BOOT Düsseldorf 2019
Männer haben es heutzutage schwer. Das Auto, heiligstes Gut und Ausdruck der Potenz, ist bedroht. Jetzt auch noch durch die Diskussion um Tempolimits und Fahrverbote, aber schon vorher war es nicht mehr das, was es mal war. Denn auch Frauen dürfen Autos fahren und sogar selbst welche besitzen.
Beim Boot ist das anders, da ist die Welt noch in Ordnung.

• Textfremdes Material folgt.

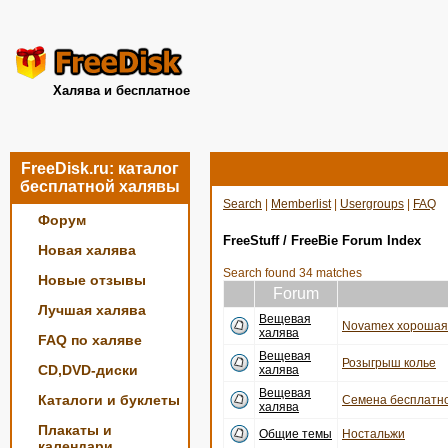
Халява и бесплатное
FreeDisk.ru: каталог
бесплатной халявы
Search
|
Memberlist
|
Usergroups
|
FAQ
Форум
FreeStuff / FreeBie Forum Index
Новая халява
Search found 34 matches
Новые отзывы
Forum
Лучшая халява
Вещевая
Novamex хорошая 
халява
FAQ по халяве
Вещевая
Розыгрыш колье
CD,DVD-диски
халява
Вещевая
Каталоги и буклеты
Семена бесплатно
халява
Плакаты и
Общие темы
Ностальжи
календари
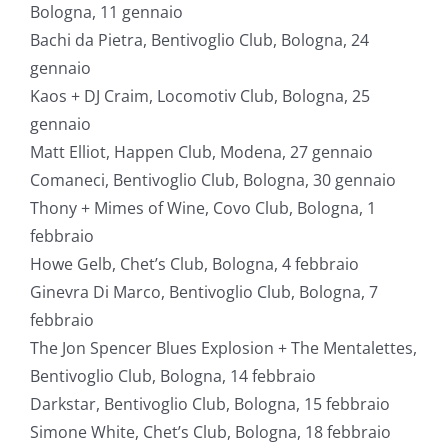
Bologna, 11 gennaio
Bachi da Pietra, Bentivoglio Club, Bologna, 24
gennaio
Kaos + DJ Craim, Locomotiv Club, Bologna, 25
gennaio
Matt Elliot, Happen Club, Modena, 27 gennaio
Comaneci, Bentivoglio Club, Bologna, 30 gennaio
Thony + Mimes of Wine, Covo Club, Bologna, 1
febbraio
Howe Gelb, Chet’s Club, Bologna, 4 febbraio
Ginevra Di Marco, Bentivoglio Club, Bologna, 7
febbraio
The Jon Spencer Blues Explosion + The Mentalettes,
Bentivoglio Club, Bologna, 14 febbraio
Darkstar, Bentivoglio Club, Bologna, 15 febbraio
Simone White, Chet’s Club, Bologna, 18 febbraio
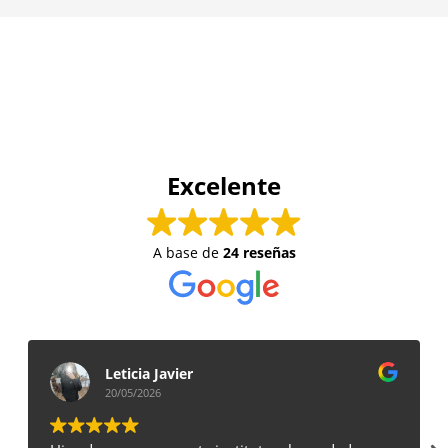
Excelente
A base de
24 reseñas
Lucia Ferreira
12/05/2026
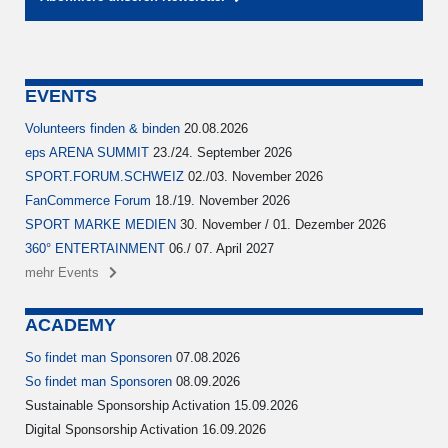
EVENTS
Volunteers finden & binden
20.08.2026
eps ARENA SUMMIT
23./24. September 2026
SPORT.FORUM.SCHWEIZ
02./03. November 2026
FanCommerce Forum
18./19. November 2026
SPORT MARKE MEDIEN
30. November / 01. Dezember 2026
360° ENTERTAINMENT
06./ 07. April 2027
mehr Events
ACADEMY
So findet man Sponsoren
07.08.2026
So findet man Sponsoren
08.09.2026
Sustainable Sponsorship Activation 15.09.2026
Digital Sponsorship Activation 16.09.2026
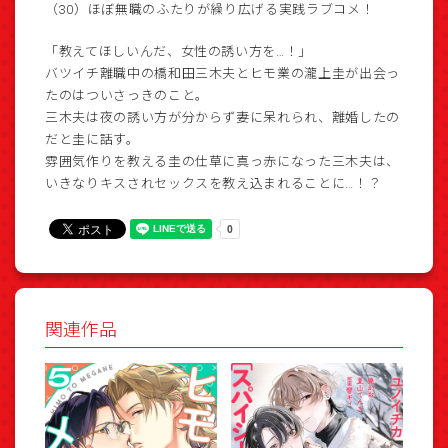
（30）ほぼ無職のふたりが繰り広げる実践ラブコメ！
「教えてほしいんだ、女性の誘い方を…！」
バツイチ離職中の橋和田三木夫とヒモ業の瀧上圭が出会っ
たのはついさっきのこと。
三木夫は夜の誘い方が分からず妻に呆れられ、離婚したの
だと圭に話す。
雰囲気作りを教える圭の仕草に真っ赤になった三木夫は、
いきなりキスされセックスを教え込まれることに…！？
関連作品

Der Besitz und das Führen eines Motorbootes durch eine Frau sind zwar nicht direkt illegal, kommen aber in der Praxis äußerst selten vor. Ich spreche hier von der Sportschifferei, wohlgemerkt, denn in der Berufsschifffahrt ist der Frauenanteil unter den SchiffsführerInnen gar nicht so gering. Das Sportboot jedoch ist reine Männersache.
Bereits zu Beginn meiner Sportschifferinnenlaufbahn war ich mir relativ sicher, dass die Komplimente, die ich regelmäßig für Anlegemanöver bekam, nichts mit der Schönheit der Manöver zu tun hatten. Heute weiß ich definitiv: Das Lob gilt dem Umstand, dass ich sämtliche Manöver ohne das wichtigste aller Navigationsinstrumente durchführe – einen Penis.
Für den Hafenmeister vom Vieux Port de Marseille war es damals zum Beispiel eine unumstößliche Tatsache, dass unser Boot nicht um zwanzig Meter versetzt werden konnte, solange der Gatte in Deutschland weilte. Mir dabei mit den Leinen zur Hand zu gehen, hätte er wohl – mon Dieu! – als Verrat an der männlichen Solidargemeinschaft empfunden.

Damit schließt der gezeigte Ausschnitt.